The final rule PHMSA issued in October adds four new categories of service for which EFV installation will be required. These categories are for new and entirely replaced services. The existing EFV installation requirement for single family residences (SFRs) served by a single service line remains unchanged. The new categories of service are as follows:
Branched service lines to an SFR installed concurrently with the primary SFR service line (a single EFV may be installed to protect both lines).

Branched service lines to an SFR installed off a previously installed SFR service line that does not contain an EFV.
Multifamily installations, including duplexes, triplexes, fourplexes and other small multifamily buildings (e.g., apartments, condominiums) with known customer loads at time of service installation, based on installed meter capacity, up to 1,000 standard cubic feet per hour (SCFH) per service.

A single, small commercial customer served by a single service line with a known customer load at time of service installation, based on installed meter capacity, of up to 1,000 SCFH per service.

In addition, the final rule requires curb valves, or EFVs, if appropriate, for applications operating above 1,000 SCFH. Curb valves cannot be operated instantaneously like EFVs; they are manual.

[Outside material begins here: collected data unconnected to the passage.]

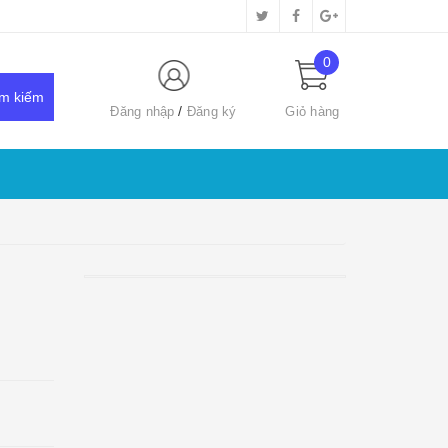
0
Đăng nhập
Đăng ký
Giỏ hàng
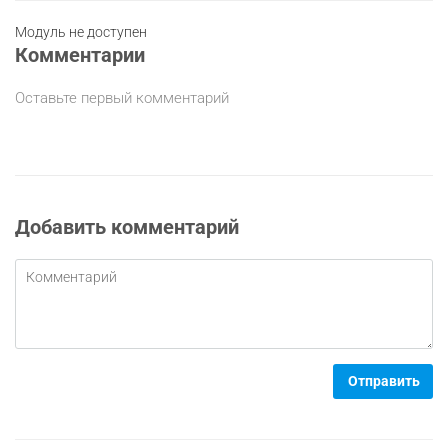
Модуль не доступен
Комментарии
Оставьте первый комментарий
Добавить комментарий
Отправить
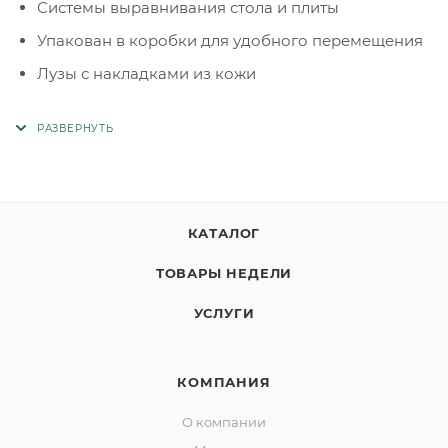
Системы выравнивания стола и плиты
Упакован в коробки для удобного перемещения
Лузы с накладками из кожи
КАТАЛОГ
ТОВАРЫ НЕДЕЛИ
УСЛУГИ
КОМПАНИЯ
О компании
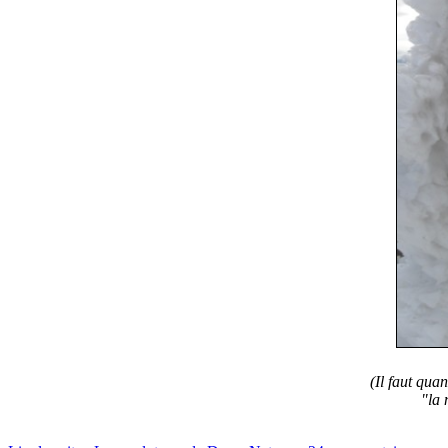
(Il faut qua
"la 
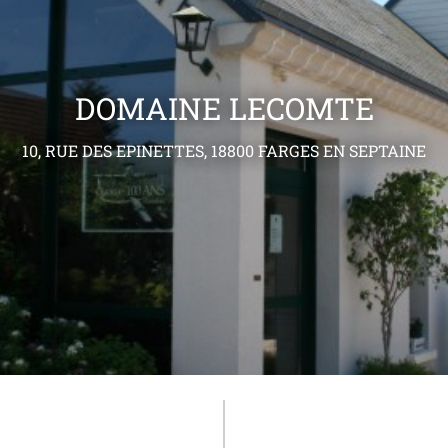
DOMAINE LECOMTE
10, RUE DES EPINETTES, 18800 FARGES EN SEPTAINE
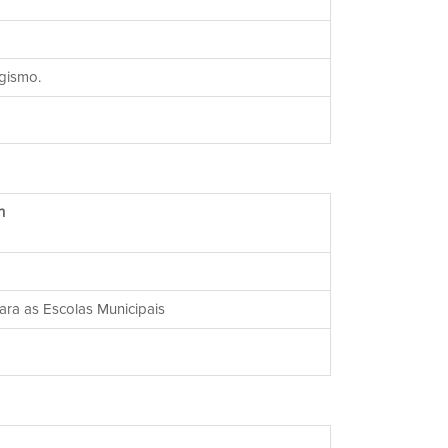
gismo.
h
para as Escolas Municipais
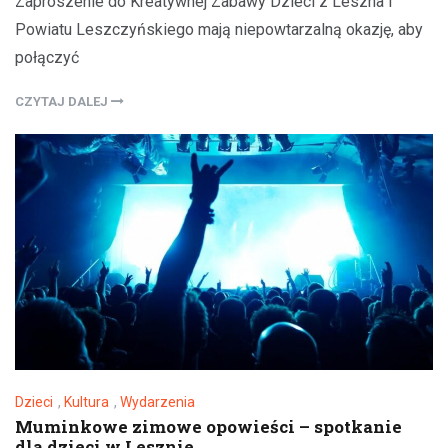
Zaproszenie do Kreatywnej Zabawy Dzieci z Leszna i
Powiatu Leszczyńskiego mają niepowtarzalną okazję, aby
połączyć
CZYTAJ DALEJ
Dzieci
,
Kultura
,
Wydarzenia
Muminkowe zimowe opowieści – spotkanie
dla dzieci w Lesznie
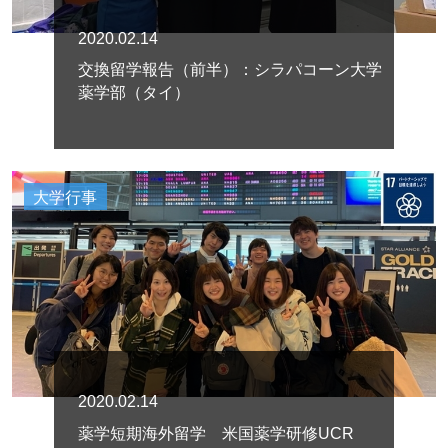
2020.02.14
交換留学報告（前半）：シラパコーン大学
薬学部（タイ）
大学行事
2020.02.14
薬学短期海外留学 米国薬学研修UCR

This was probably the most controversial aspect of the final rule, given that the local distribution industry was solidly behind expansion of the EFV mandate. With regard to curb valves, distribution companies objected to early wording that would have given first responders automatic access to those valves. The operators said it ought to be up to their discretion as to who gets access to curb valves.

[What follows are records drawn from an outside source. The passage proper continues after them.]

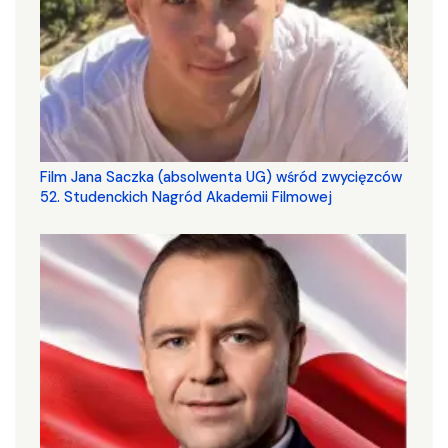
Film Jana Saczka (absolwenta UG) wśród zwycięzców
52. Studenckich Nagród Akademii Filmowej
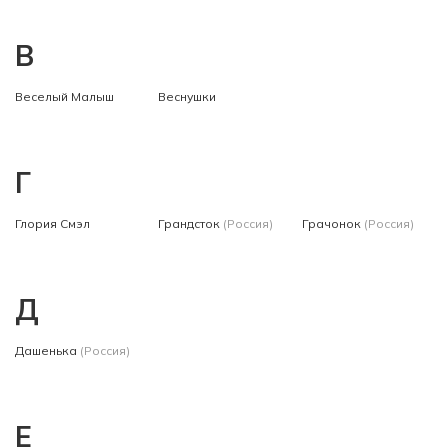
В
Веселый Малыш
Веснушки
Г
Глория Смэл
Грандсток
(Россия)
Грачонок
(Россия)
Д
Дашенька
(Россия)
Е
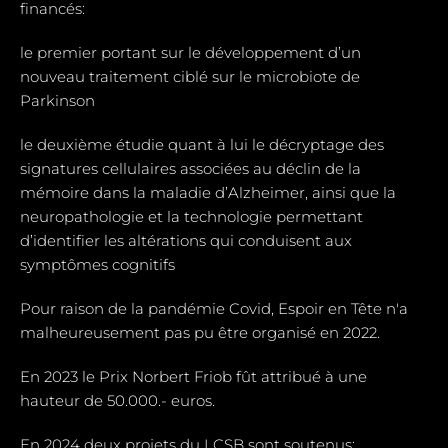
financés:
le premier portant sur le développement d’un
nouveau traitement ciblé sur le microbiote de
Parkinson
le deuxième étudie quant à lui le décryptage des
signatures cellulaires associées au déclin de la
mémoire dans la maladie d’Alzheimer, ainsi que la
neuropathologie et la technologie permettant
d’identifier les altérations qui conduisent aux
symptômes cognitifs
Pour raison de la pandémie Covid, Espoir en Tête n'a
malheureusement pas pu être organisé en 2022.
En 2023 le Prix Norbert Friob fût attribué à une
hauteur de 50.000.- euros.
En 2024 deux projets du LCSB sont soutenus:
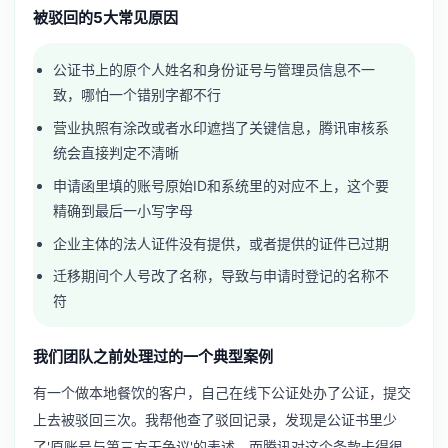
被驳回的5大常见原因
公证书上的原个人姓名和身份证号与管理员信息不一
致，哪怕一个错别字都不行
营业执照有涂改或者水印遮挡了关键信息，腾讯审核系
统会直接判定不清晰
申请函里填的账号原始ID和系统里的对应不上，这个要
精确到最后一小写字母
企业主体的法人证件没有提供，或者提供的证件已过期
迁移期间个人号改了名称，导致与申请时登记的名称不
符
我们团队之前处理过的一个典型案例
有一个做本地餐饮的客户，自己在线下公证处办了公证，提交
上去被驳回三次。我帮他查了驳回记录，发现是公证书里少
了'原账号与第三方无争议'的表述，而腾讯对这个条款卡得很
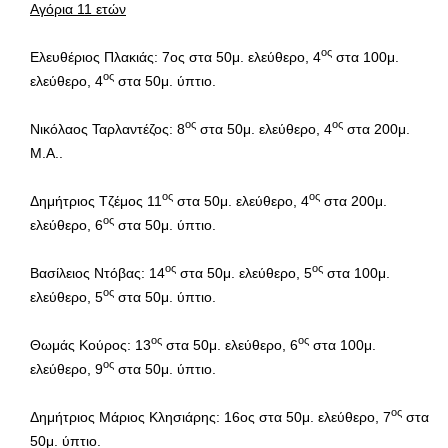
Αγόρια 11 ετών
ος
Ελευθέριος Πλακιάς: 7ος στα 50μ. ελεύθερο, 4
στα 100μ.
ος
ελεύθερο, 4
στα 50μ. ύπτιο.
ος
ος
Νικόλαος Ταρλαντέζος: 8
στα 50μ. ελεύθερο, 4
στα 200μ.
Μ.Α..
ος
ος
Δημήτριος Τζέμος 11
στα 50μ. ελεύθερο, 4
στα 200μ.
ος
ελεύθερο, 6
στα 50μ. ύπτιο.
ος
ος
Βασίλειος Ντόβας: 14
στα 50μ. ελεύθερο, 5
στα 100μ.
ος
ελεύθερο, 5
στα 50μ. ύπτιο.
ος
ος
Θωμάς Κούρος: 13
στα 50μ. ελεύθερο, 6
στα 100μ.
ος
ελεύθερο, 9
στα 50μ. ύπτιο.
ος
Δημήτριος Μάριος Κλησιάρης: 16ος στα 50μ. ελεύθερο, 7
στα
50μ. ύπτιο.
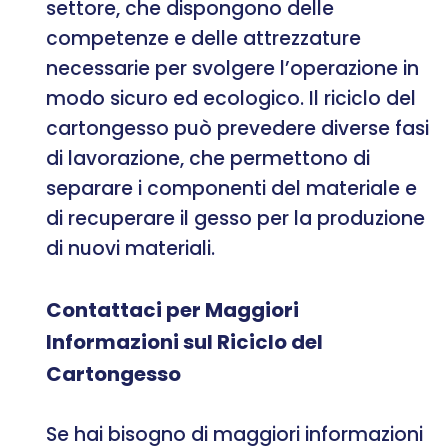
settore, che dispongono delle
competenze e delle attrezzature
necessarie per svolgere l’operazione in
modo sicuro ed ecologico. Il riciclo del
cartongesso può prevedere diverse fasi
di lavorazione, che permettono di
separare i componenti del materiale e
di recuperare il gesso per la produzione
di nuovi materiali.
Contattaci per Maggiori
Informazioni sul Riciclo del
Cartongesso
Se hai bisogno di maggiori informazioni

The National Transportation Safety Board (NTSB) recommended installing EFVs on all homes and buildings in 2001 after its investigation of a 1998 explosion in Virginia. PHMSA eventually mandated EFVs on SFRs in 2009 and then began considering widening that requirement, which became somewhat of a necessity when Congress gave the agency a kick in the pants via an amendment to the Pipeline Safety, Regulatory Certainty, and Job Creation Act of 2011.